▶ **ACTIVITY**: Would you repeat each line below exactly, without the pictures?

▶ **DATA LISTING**:
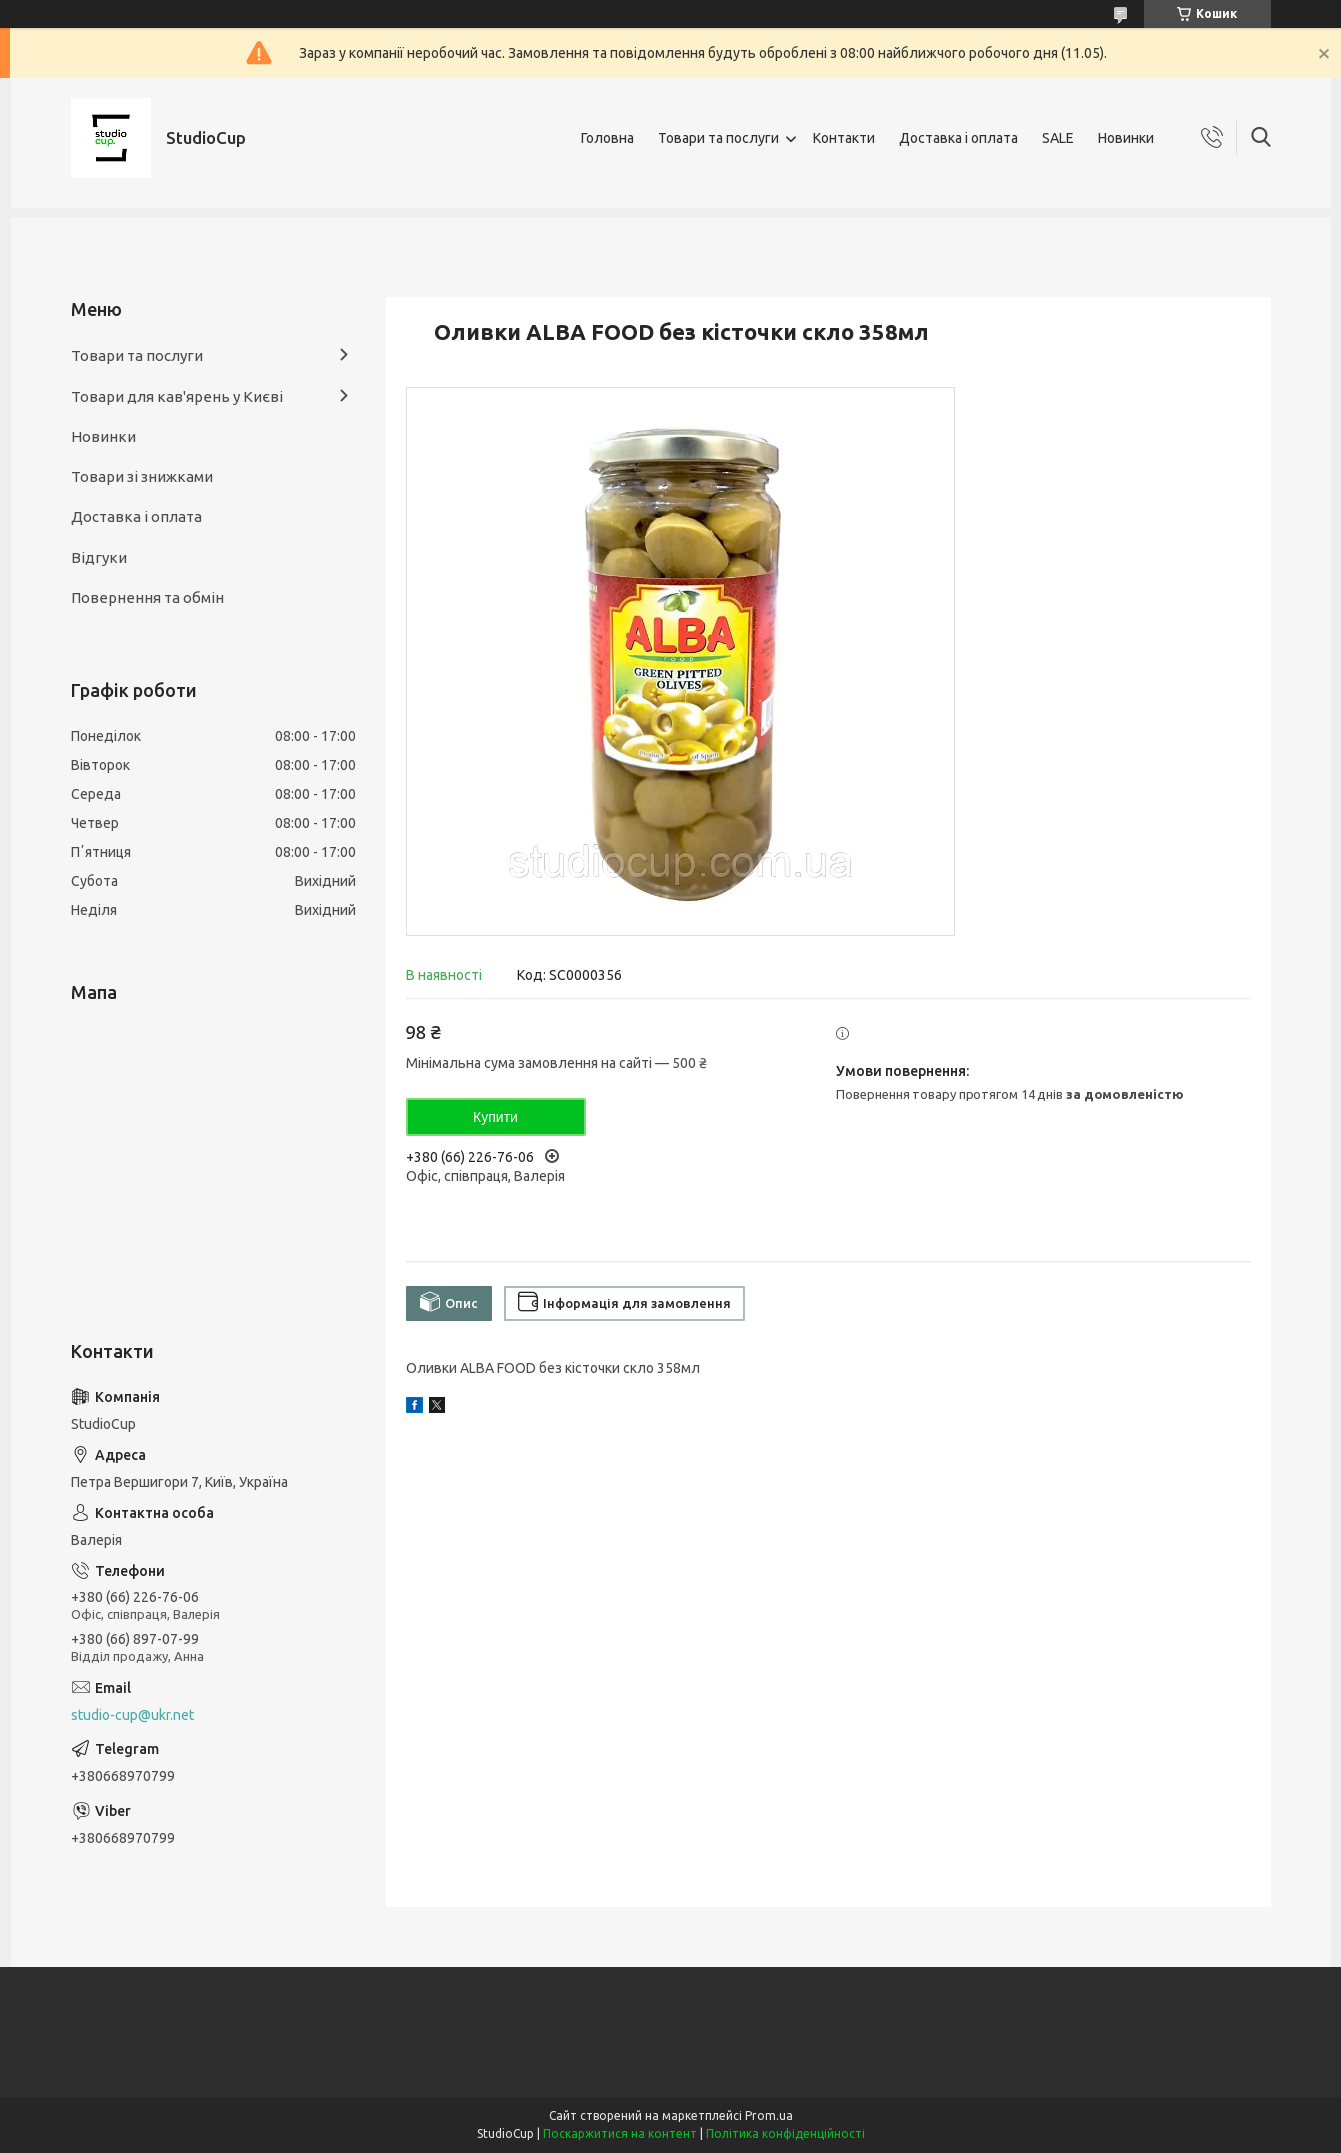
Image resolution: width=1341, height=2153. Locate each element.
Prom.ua (769, 2115)
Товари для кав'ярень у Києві (177, 396)
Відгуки (99, 557)
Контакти (844, 138)
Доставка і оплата (958, 138)
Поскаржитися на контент (620, 2133)
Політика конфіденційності (785, 2133)
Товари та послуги (718, 138)
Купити (495, 1117)
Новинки (1126, 138)
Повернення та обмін (147, 597)
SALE (1058, 138)
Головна (607, 138)
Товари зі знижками (142, 476)
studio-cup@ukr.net (132, 1715)
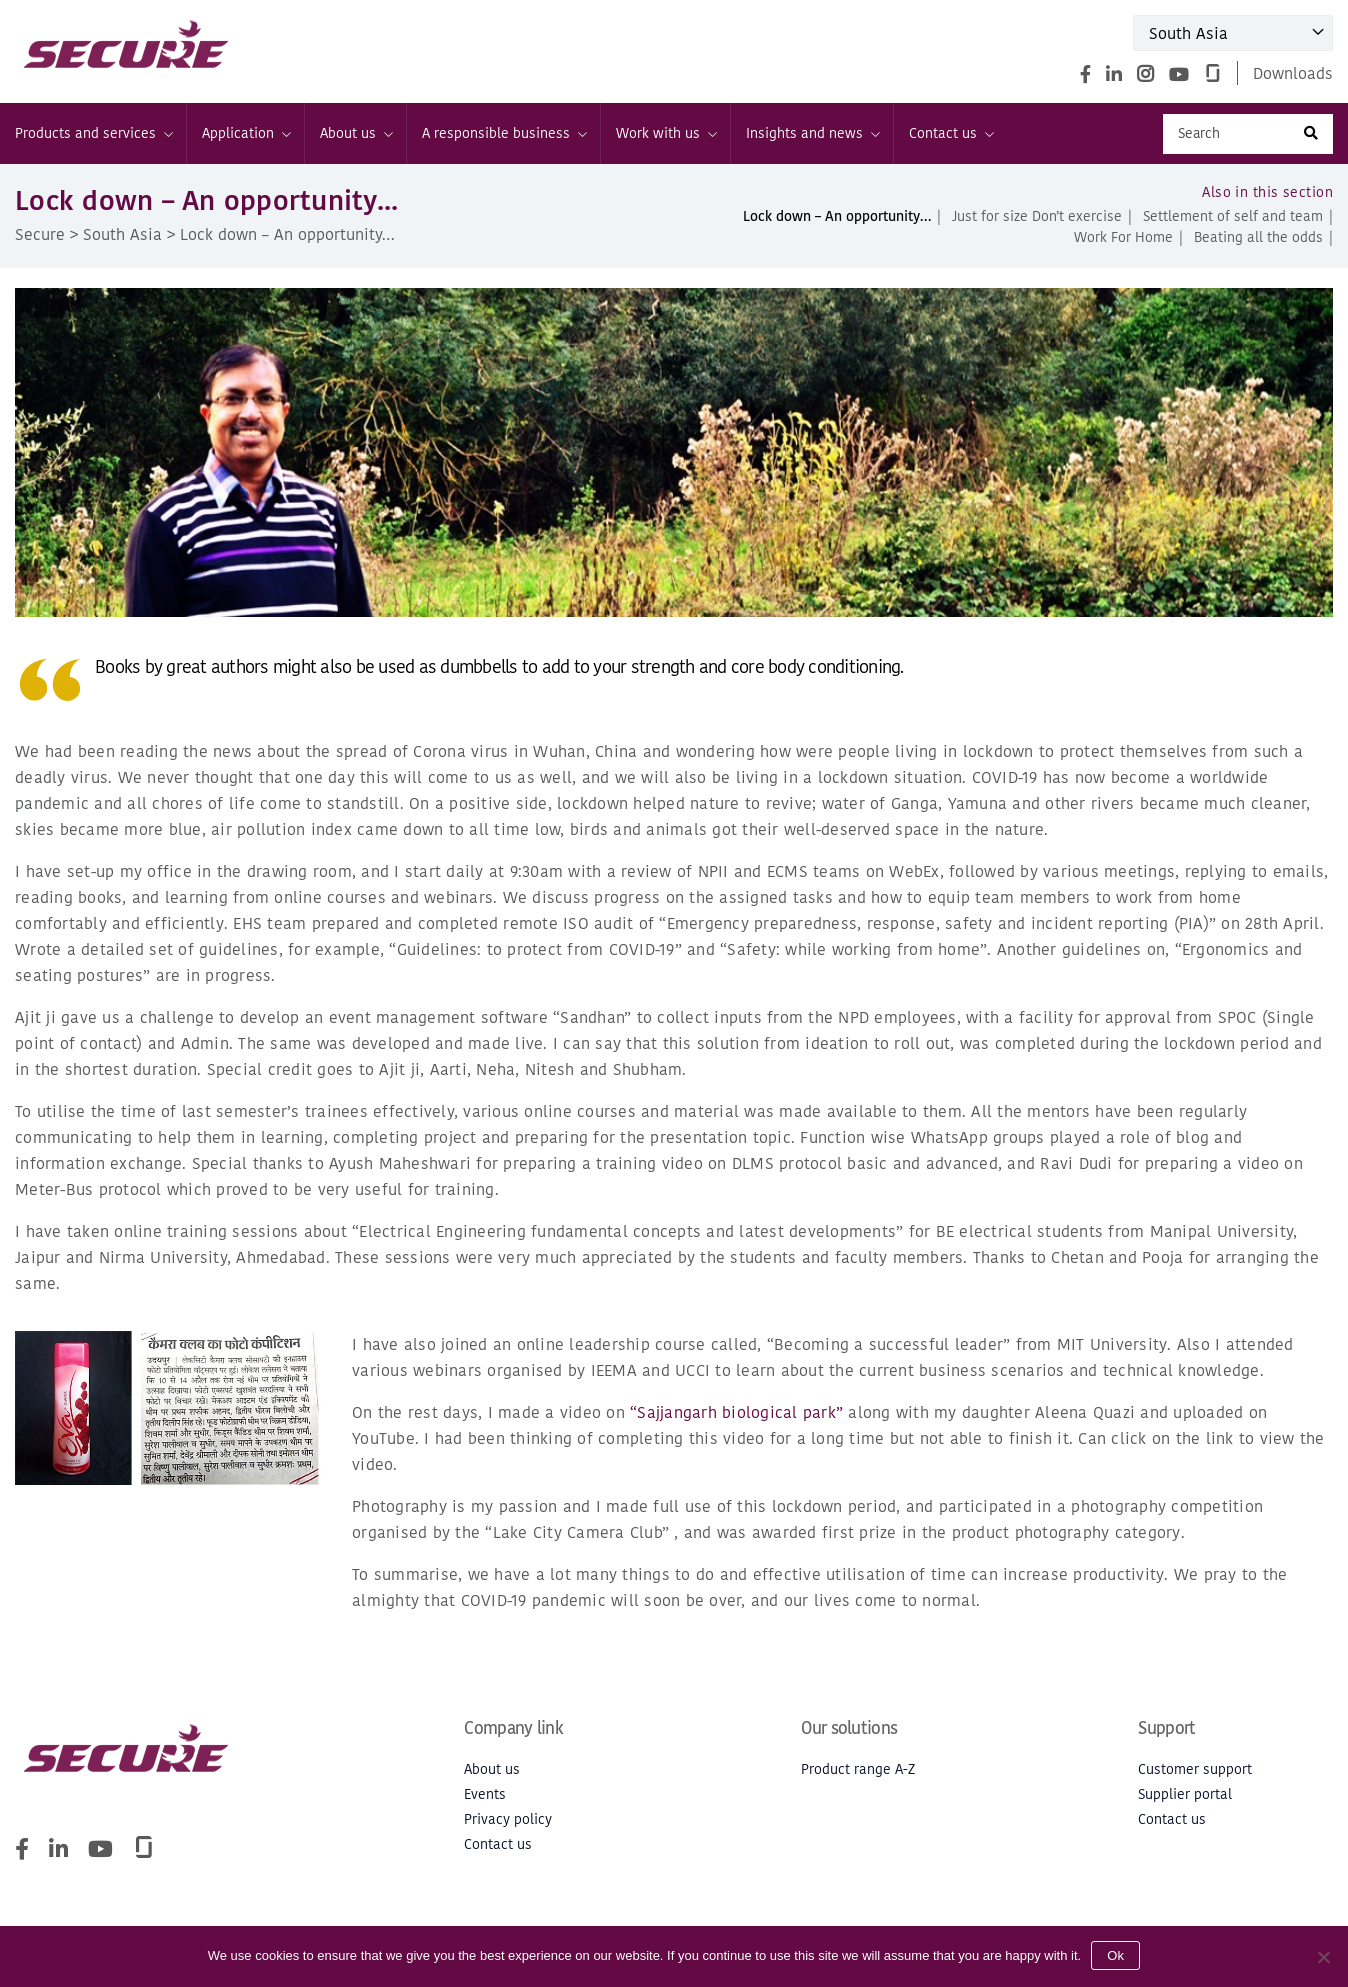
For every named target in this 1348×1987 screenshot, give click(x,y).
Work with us (665, 133)
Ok (1115, 1955)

▶ **FINISHED EXERCISE**:
Image resolution: width=1341, height=2153. Locate each element.
Prom.ua (769, 2115)
Товари для кав'ярень у Києві (177, 396)
Відгуки (99, 557)
Контакти (844, 138)
Доставка і оплата (958, 138)
Поскаржитися на контент (620, 2133)
Політика конфіденційності (785, 2133)
Товари та послуги (718, 138)
Купити (495, 1117)
Новинки (1126, 138)
Повернення та обмін (147, 597)
SALE (1058, 138)
Головна (607, 138)
Товари зі знижками (142, 476)
studio-cup@ukr.net (132, 1715)
For every named target in this 1348×1987 screenshot, give click(x,y).
Work with us (665, 133)
Ok (1115, 1955)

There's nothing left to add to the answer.